Changing Culture to Reduce Barriers
The first few years after a new regulation is adopted, it may be misinterpreted, especially down at the facility level. Right now, we’re focused on the culture of institutions so that they implement the language correctly, without additional barriers.
If members are dealing with an agency misinterpretation or outdated forms, they can let us know because we know who to reach out to and we work to fix that.
For example, I spent the weekend going through the APRN licensure. They moved APRN licensure and new licenses online. Guess what? I looked at the controlled substance license application online, and it had out of date verbiage from previous to our last change.

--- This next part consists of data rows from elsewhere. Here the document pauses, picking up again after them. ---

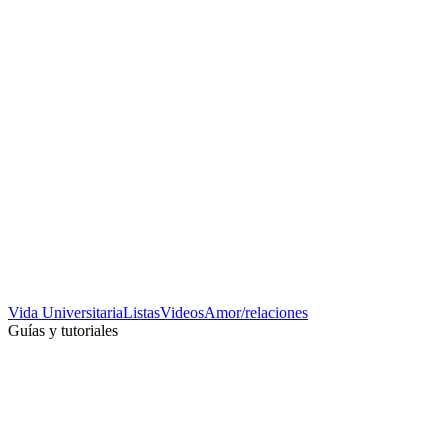
Vida Universitaria
Listas
Videos
Amor/relaciones
Guías y tutoriales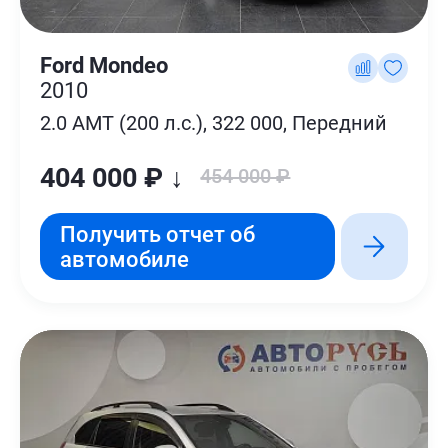
Ford Mondeo
2010
2.0 AMT (200 л.с.), 322 000, Передний
404 000 ₽ ↓
454 000 ₽
Получить отчет об
автомобиле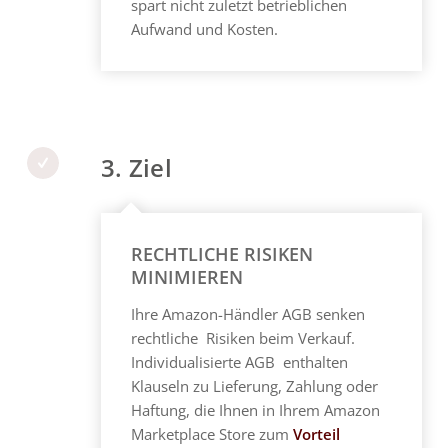
spart nicht zuletzt betrieblichen
Aufwand und Kosten.
3. Ziel
RECHTLICHE RISIKEN
MINIMIEREN
Ihre Amazon-Händler AGB senken
rechtliche Risiken beim Verkauf.
Individualisierte AGB enthalten
Klauseln zu Lieferung, Zahlung oder
Haftung, die Ihnen in Ihrem Amazon
Marketplace Store zum
Vorteil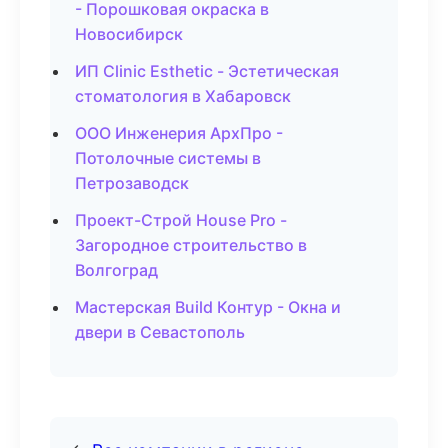
- Порошковая окраска в
Новосибирск
ИП Clinic Esthetic - Эстетическая
стоматология в Хабаровск
ООО Инженерия АрхПро -
Потолочные системы в
Петрозаводск
Проект-Строй House Pro -
Загородное строительство в
Волгоград
Мастерская Build Контур - Окна и
двери в Севастополь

Sometimes that won’t mean a thing. You’ll get the signature of the people you need, and you’re going to get your controlled substances license.
But if you catch somebody who reads all that fine print and they say “the language says ‘supervising physician.’ Then you end up spending hours trying to untangle the mess since APRNs don’t have supervising physicians.” There’s other language like your scope of practice must be aligned with the physician’s scope of practice in order to prescribe certain medications. That’s not true anymore. It used to be true, but it’s not true now.
People bump up against those all the time. We are the body fixing all of that.
Resolving Issues for APRNs
Recently, an ISAPN member contacted me about an issue she was having in her hospital.
The hospital she works in has a policy that requires pre-surgery history and physicals be signed by a physician. They can be completed by an APRN, but they need to be signed by a physician. This policy delayed treatment for her patient.
Now, I have routine phone conversations with the Illinois Hospital Association. I was on the phone with them on another matter, and I let them know how this internal policy was impacting patient care. The person I talked to didn’t know their hospitals were doing this and agreed that educating their member hospitals on this issue would benefit everyone.
Those are the kinds of things we need to know about because we can begin working on it. Members can help us identify and begin solving those statewide issues.
Working for You
I’ve been doing regulatory work for nurses since 2006. As a member, you get access to this special expertise to help you navigate and resolve those red tape or agency issues.
If you’re a member, I prioritize your needs in my week. That’s one of the benefits of being a member. I’ll put you in contact with the right person and walk you through the steps you need to take. That’s my job. It’s what I do.
Sometimes you may not need to talk to me—you just need to tell me about an issue. You might not get a response, but please know that we’re still paying attention and we’re still addressing it.
The best way for you to reach me is by email. This is my private email. No one else has access, so you can feel safe providing information. If you’re experiencing a problem in your work setting, you don’t have to identify your work setting.
When contacting me, please remember to
- Provide as much detail about the issue as possible
- Get the name of the person that you talked to
Nothing in regulation ever happens overnight. No problems are created, and no problems are solved overnight. Period. End of story.
If you don’t start the conversation, it is never going to get fixed. When you share with us, we can begin the conversation. We can begin to erode these barriers and get to a point where there’s fewer instances of this than what we’re experiencing now.